While Mufti was heading the PDP-BJP alliance, the party and its sympathisers had also created the illusion of two separate power centres within the party, with Mehbooba portrayed as the voice of dissent against her own government. That ended with Mehbooba’s elevation as CM after her father’s death. Today, the PDP’s own cadres see the party’s alliance with the BJP as an unceremonious surrender of its politics. The poor participation at Mufti’s funeral was a clear indication of this disillusionment. The PDP leadership didn’t pay attention to such signals and when Mehbooba hesitated to take over, top PDP leaders convinced her to do so.

Though the trigger for the recent public outpouring was Wani’s killing, a close look at the events of last year makes it clear that anger had been gradually building up. Public participation in militant funerals had been going up. Besides, during encounters, people would pelt stones at the police and the Army to help militants escape. The five districts of South Kashmir, the PDP’s stronghold, saw an increase in recruitment of local youth into militancy.

Ever since the current coalition took shape in J&K, there was fear that efforts were being made to change the very character of Kashmir with an aim to undo the conflict.
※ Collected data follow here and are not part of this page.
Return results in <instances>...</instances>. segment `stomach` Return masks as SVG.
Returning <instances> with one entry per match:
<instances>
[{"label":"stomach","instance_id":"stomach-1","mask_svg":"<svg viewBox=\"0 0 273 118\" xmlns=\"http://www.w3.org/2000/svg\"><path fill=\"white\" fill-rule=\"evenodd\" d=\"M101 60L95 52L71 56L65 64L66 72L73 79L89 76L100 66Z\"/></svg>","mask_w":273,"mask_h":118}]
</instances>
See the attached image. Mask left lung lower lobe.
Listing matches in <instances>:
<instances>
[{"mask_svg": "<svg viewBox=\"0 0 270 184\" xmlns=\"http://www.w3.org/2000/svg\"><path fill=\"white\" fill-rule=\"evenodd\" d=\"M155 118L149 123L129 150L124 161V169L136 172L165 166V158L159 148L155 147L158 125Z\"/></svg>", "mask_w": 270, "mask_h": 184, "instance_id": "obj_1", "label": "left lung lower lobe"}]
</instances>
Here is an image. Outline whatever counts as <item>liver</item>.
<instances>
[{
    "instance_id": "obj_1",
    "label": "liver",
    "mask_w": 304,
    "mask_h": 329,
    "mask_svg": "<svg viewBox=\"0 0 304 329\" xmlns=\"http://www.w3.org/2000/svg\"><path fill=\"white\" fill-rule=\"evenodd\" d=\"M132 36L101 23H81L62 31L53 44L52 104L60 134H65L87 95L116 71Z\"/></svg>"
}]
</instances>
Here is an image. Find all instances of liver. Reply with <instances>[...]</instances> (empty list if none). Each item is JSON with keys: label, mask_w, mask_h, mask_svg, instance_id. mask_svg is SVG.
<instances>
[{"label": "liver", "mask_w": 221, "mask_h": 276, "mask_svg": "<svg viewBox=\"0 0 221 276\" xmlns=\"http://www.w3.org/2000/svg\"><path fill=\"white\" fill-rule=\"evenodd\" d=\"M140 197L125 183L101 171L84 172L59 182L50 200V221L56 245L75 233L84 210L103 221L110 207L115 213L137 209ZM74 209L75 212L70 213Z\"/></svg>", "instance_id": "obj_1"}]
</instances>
For example, when the PDP-BJP coalition moved to set up a Sainik colony in Srinagar, it was seen as a move to change the demography of Kashmir. There was a context to this fear too: in its poll manifesto, the BJP had promised a Sainik colony in every district of the state.
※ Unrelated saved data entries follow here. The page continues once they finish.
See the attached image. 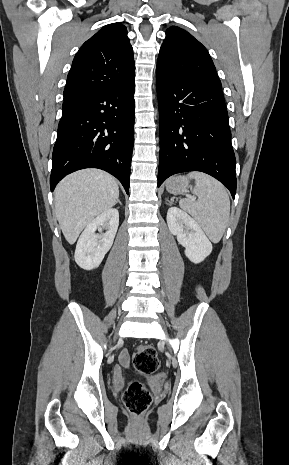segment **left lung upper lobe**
<instances>
[{
    "label": "left lung upper lobe",
    "mask_w": 289,
    "mask_h": 465,
    "mask_svg": "<svg viewBox=\"0 0 289 465\" xmlns=\"http://www.w3.org/2000/svg\"><path fill=\"white\" fill-rule=\"evenodd\" d=\"M156 73L168 79L195 81L221 88L220 79L206 48L177 26L166 31Z\"/></svg>",
    "instance_id": "obj_1"
}]
</instances>
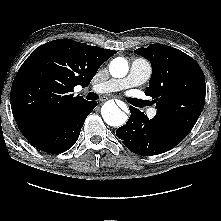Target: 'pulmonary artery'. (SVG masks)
<instances>
[{"mask_svg": "<svg viewBox=\"0 0 221 221\" xmlns=\"http://www.w3.org/2000/svg\"><path fill=\"white\" fill-rule=\"evenodd\" d=\"M152 72L151 65L142 58H136L131 66L129 73L124 78L111 79L100 85L94 86L93 90L99 93L120 91L123 89L135 87L145 83ZM156 110H151L150 117H154Z\"/></svg>", "mask_w": 221, "mask_h": 221, "instance_id": "e3ab8cb5", "label": "pulmonary artery"}]
</instances>
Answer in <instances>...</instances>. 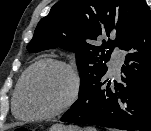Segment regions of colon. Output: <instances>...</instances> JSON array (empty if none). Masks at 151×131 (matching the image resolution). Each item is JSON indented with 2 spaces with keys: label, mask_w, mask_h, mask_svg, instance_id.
Returning a JSON list of instances; mask_svg holds the SVG:
<instances>
[{
  "label": "colon",
  "mask_w": 151,
  "mask_h": 131,
  "mask_svg": "<svg viewBox=\"0 0 151 131\" xmlns=\"http://www.w3.org/2000/svg\"><path fill=\"white\" fill-rule=\"evenodd\" d=\"M13 131H34V130L25 126H19L16 127Z\"/></svg>",
  "instance_id": "1"
}]
</instances>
While Indian Muslims have generally opposed the azadi movement in Kashmir, fearing dangerous consequences for them, Kashmir too has largely remained aloof to the larger Muslim concerns outside the borders of the state. This is why Kashmiri Muslims hardly reacted to the 2002 riots in Gujarat. This time round, however, every inflammatory statement made by a BJP leader regarding Indian Muslims had a resonance in the Valley because the party is in power in J&K too.

At a time when the middle ground carefully crafted by the PDP is receding, the battle lines in Kashmir have become stark. Like in New Delhi, the narrative on the ground in Kashmir too has lost its layers of complexity. Many in Kashmir feel they have only two choices — accept complete integration with the Indian Union or fight for azadi. They came out in large numbers and attacked symbols of the State. For the first time after early 1990s, they took to streets to endorse a militant.

Fifty people are dead, thousands are injured, and houses across Kashmir are mourning. Mehbooba would have wanted to be in the Opposition today. But she is the Chief Minister.